Segment Start: DATA SECTION

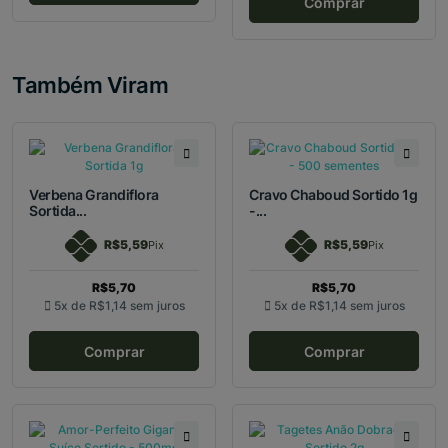
Comprar
Também Viram
Verbena Grandiflora
Cravo Chaboud Sortido 1g
Sortida...
-...
R$5,59
R$5,59
Pix
Pix
R$5,70
R$5,70
5x de
R$1,14
sem juros
5x de
R$1,14
sem juros
Comprar
Comprar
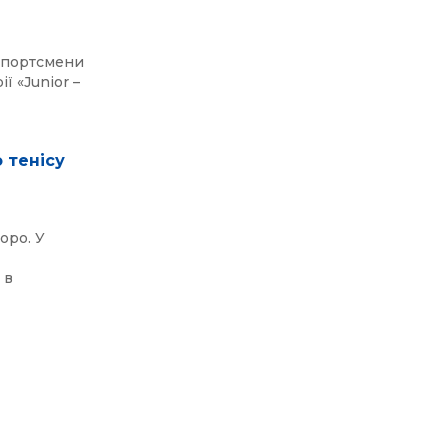
 спортсмени
ї «Junior –
 тенісу
оро. У
 в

Segment End: DATA SECTION

▶ WORK TASK: Each record above should come back exactly the same, only without its pictures.

▶ SOLUTION:
Comprar
Também Viram
Verbena Grandiflora
Cravo Chaboud Sortido 1g
Sortida...
-...
R$5,59
R$5,59
Pix
Pix
R$5,70
R$5,70
5x de
R$1,14
sem juros
5x de
R$1,14
sem juros
Comprar
Comprar
 спортсмени
ї «Junior –
 тенісу
оро. У
 в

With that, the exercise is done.